Kurzbiographie

Henry Wirgin wurde am 16. Juli 1897 in Radom/Polen als Chaim Iziel Wirgin geboren. Später, nach dem Umzug der Familie nach Deutschland, der wahrscheinlich zu Beginn des 20. Jahrhunderts erfolgte, änderte er seinen Vornamen in Heinrich. 

Die erste Zeit lebte er in Frankfurt am Main. Hier, so heißt es in seiner Entschädigungsakte, hatte er zunächst „die Realschule der israelitischen Kultusgemeinde am Zoo“ besucht. Anschließend wechselte er „auf das Liebig-Oberrealgymnasium“. Dort bestand er zu Ostern 1917 das Abitur. Anschließend nahm er ein Medizin-Studium auf, das er allerdings nach vier Semestern abbrach. Danach ging er nach Wiesbaden. Gemeinsam mit seinem Bruder Josef eröffnete er dort im September 1920 die Firma „Gebrüder Wirgin“, die unter anderem mit optischen Apparaten und anderen technischen Gerätschaften für Laboratorien, Apotheken oder Krankenhäuser handelte. Im Laufe der 1920er Jahre verlagerte sich der Schwerpunkt der Firma „Gebrüder Wirgin“ vom Handel mit optischen Gerätschaften hin zur Produktion von Kameras. Damit verbunden war um 1929/30 auch ein Umzug des Unternehmens von der Schiersteiner Straße 9 in die Dotzheimer Straße 172.
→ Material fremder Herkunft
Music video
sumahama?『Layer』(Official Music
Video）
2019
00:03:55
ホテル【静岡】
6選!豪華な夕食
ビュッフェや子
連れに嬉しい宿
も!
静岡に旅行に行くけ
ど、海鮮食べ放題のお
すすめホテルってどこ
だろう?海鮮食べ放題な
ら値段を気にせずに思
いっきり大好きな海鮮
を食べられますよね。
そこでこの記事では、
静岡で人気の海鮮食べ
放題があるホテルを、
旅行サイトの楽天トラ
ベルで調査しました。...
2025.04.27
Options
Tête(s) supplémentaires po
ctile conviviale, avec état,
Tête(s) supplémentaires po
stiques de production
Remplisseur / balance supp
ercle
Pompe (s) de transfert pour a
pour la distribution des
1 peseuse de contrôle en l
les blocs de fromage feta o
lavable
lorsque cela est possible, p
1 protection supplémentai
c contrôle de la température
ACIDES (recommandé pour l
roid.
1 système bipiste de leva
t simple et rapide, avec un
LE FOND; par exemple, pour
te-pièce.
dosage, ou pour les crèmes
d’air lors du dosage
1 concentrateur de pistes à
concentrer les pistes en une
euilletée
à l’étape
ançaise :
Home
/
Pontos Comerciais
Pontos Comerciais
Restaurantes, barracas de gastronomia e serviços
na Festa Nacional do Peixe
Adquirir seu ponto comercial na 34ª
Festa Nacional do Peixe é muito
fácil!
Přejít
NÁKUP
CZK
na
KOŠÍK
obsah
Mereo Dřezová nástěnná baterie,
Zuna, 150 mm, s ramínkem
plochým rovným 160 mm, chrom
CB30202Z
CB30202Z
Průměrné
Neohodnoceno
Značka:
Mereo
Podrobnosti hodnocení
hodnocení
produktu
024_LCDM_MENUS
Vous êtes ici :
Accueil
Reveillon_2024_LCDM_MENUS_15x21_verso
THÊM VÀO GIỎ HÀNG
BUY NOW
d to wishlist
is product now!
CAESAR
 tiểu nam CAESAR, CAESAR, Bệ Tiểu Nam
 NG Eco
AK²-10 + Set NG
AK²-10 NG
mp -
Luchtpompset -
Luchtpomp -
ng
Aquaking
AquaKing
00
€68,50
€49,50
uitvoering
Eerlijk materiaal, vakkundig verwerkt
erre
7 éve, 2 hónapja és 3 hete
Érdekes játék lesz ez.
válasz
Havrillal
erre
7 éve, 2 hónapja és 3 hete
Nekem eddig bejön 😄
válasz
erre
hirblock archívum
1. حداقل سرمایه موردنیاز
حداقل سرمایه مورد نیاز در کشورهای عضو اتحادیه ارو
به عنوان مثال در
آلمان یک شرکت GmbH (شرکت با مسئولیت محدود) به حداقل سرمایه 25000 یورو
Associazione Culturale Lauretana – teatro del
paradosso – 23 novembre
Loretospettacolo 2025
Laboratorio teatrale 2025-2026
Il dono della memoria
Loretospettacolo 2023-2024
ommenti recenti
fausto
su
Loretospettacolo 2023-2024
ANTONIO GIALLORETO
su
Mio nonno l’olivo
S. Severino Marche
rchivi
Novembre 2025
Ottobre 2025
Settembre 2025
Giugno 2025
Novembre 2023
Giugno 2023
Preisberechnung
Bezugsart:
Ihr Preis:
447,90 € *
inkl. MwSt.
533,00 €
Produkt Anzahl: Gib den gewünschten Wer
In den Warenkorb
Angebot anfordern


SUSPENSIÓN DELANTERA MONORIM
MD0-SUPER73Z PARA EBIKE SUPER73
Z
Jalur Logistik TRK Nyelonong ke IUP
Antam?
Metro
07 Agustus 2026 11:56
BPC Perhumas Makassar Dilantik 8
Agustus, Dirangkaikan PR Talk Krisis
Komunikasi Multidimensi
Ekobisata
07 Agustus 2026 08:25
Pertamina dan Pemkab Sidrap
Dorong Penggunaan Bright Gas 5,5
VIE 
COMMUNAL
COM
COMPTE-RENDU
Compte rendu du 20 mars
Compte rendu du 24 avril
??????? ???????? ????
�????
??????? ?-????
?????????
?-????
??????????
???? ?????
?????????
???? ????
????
Die von Wirgin produzierten Kameras verkauften sich – vor allem im Ausland – sehr gut. Die Firma, die diverse Modelle im Angebot hatte, florierte. 

Doch nach der „Machtübernahme“ durch die Nationalsozialisten am 30. Januar 1933 verschlechterten sich die Bedingungen für die Firma zusehends. Ende Oktober 1938 wurde Henry Wirgin schließlich gezwungen, Deutschland zu verlassen. Aufgrund eines Beschlusses des Sejm, der polnischen Volksvertretung, vom 31. März 1938 sollten alle polnischen Staatsbürger jüdischen Glaubens, die länger als fünf Jahre außerhalb Polens gelebt hatten, die polnische Staatsangehörigkeit verlieren. Die nunmehr staatenlosen Juden durften sodann nicht mehr nach Polen einreisen. Die NS-Regierung befürchtete nun, dass die ehemals polnischen, fortan staatenlosen (polnischen) Juden dauerhaft in Deutschland bleiben würden. Daran aber hatte der deutsche Staat kein Interesse. Um sich der missliebigen Juden zu entledigen, schoben die deutschen Behörden eine Vielzahl polnischer Juden noch vor dem Inkrafttreten der Ungültigkeit ihrer Pässe im Zuge der sogenannten Polen-Aktion vom 28./29. Oktober 1938 nach Polen ab. Parallel dazu wurden sie enteignet. 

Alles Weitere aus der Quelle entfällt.